The drama around Do Kwon, the Terraform Labs co-founder, just hit a new peak. He’s getting shipped off to the United States, facing charges that have the crypto community on edge. Since March 2023, Kwon’s been chilling in Montenegro, but it looks like his stay is about to get cut short.
So, here’s the lowdown: A news piece out of Montenegro on February 21 spilled the beans. The big wigs at the High Court of Podgorica decided, nah, we’re not sending him to South Korea; the U.S. gets him. This came after Kwon’s lawyers threw a Hail Mary, saying, “Hey, shouldn’t our Justice Minister call the shots here?” But the court wasn’t having any of it.
When’s Kwon jet-setting to the U.S.? That’s the million-dollar question. Post-Terra’s nosedive in May 2022, the guy’s been off the radar, popping up only when Montenegro’s cops nabbed him in March 2023 for toting around fake travel docs. He’s been warming a cell for four months and dealing with the whole extradition circus.
Now, for the juicy bits you won’t find just anywhere. The Montenegrin court was like, “Do Kwon, the crypto king, is U.S. bound because they want him for some serious financial shenanigans,” according to Pobjeda. They gave South Korea’s extradition plea the cold shoulder. The appeal court had to step in and tell the higher-ups to make a call between South Korea and the U.S.
Initially, the court figured, yeah, we can extradite him, leaving it to Justice Minister Andrej Milović to pick who gets Kwon. But then, twist! The appeal court said, “Hold up. Milović only gets a say in regular extradition stuff. Kwon’s agreed to go, so let’s speed this up.”
Kwon’s lawyer, Goran Rodić, was all, “Legally, he should be off to South Korea first,” citing all sorts of legal jargon and treaties with the U.S. But on the flip side, Milović was playing politics, hinting at the U.S. being their BFF and wanting to tighten those extradition treaty bonds.
Let’s not forget the drama at Podgorica airport on March 23 last year.

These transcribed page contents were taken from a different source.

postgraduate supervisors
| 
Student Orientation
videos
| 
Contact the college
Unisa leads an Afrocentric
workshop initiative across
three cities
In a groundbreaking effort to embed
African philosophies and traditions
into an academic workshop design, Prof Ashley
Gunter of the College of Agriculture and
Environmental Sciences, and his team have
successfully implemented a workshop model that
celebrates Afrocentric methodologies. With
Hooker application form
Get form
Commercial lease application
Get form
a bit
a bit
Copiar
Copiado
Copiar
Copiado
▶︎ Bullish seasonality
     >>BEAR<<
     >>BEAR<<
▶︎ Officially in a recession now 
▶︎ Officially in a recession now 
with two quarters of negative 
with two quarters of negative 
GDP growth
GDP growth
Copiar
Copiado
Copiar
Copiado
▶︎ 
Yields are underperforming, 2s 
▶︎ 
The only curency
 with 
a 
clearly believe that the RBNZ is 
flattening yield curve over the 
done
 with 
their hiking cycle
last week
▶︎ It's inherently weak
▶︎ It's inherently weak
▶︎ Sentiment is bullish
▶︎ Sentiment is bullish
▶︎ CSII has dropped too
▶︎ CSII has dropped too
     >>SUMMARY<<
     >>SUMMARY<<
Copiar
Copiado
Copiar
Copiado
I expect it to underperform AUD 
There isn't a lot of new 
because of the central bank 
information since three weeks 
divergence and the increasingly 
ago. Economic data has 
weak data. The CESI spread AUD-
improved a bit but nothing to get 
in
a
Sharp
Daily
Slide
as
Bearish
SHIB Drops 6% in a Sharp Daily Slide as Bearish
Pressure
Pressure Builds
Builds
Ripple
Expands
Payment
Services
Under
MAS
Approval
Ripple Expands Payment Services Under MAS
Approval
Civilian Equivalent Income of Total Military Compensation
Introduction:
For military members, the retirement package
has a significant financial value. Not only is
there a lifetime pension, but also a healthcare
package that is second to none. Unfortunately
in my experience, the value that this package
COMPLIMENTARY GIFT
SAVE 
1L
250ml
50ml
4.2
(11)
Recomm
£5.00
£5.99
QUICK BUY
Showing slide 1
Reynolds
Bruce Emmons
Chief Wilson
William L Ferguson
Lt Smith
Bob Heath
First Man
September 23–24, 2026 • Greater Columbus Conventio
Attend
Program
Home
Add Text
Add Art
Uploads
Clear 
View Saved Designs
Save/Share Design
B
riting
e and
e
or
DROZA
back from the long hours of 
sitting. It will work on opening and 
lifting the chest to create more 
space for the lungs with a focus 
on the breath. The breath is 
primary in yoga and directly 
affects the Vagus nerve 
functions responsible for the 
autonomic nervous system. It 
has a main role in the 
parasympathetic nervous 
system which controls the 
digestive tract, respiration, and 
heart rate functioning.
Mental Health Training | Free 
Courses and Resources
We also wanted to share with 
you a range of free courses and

Kwon and his buddy, Hon Chang Joon, were busted trying to fly to Dubai with fake Costa Rican passports. Cops found Belgian travel papers on them, too. In court, they claimed ignorance, saying they got those passports through a Singapore agency and had no clue they were fakes. Kwon even said they spotted errors in the Belgian passports but never used them because they trusted the agency too much after their Costa Rican passport application got approved.
That’s the scoop. Kwon’s extradition saga is more tangled than last year’s Christmas lights, but it looks like the U.S. is set to untangle it. Let’s see how this plays out.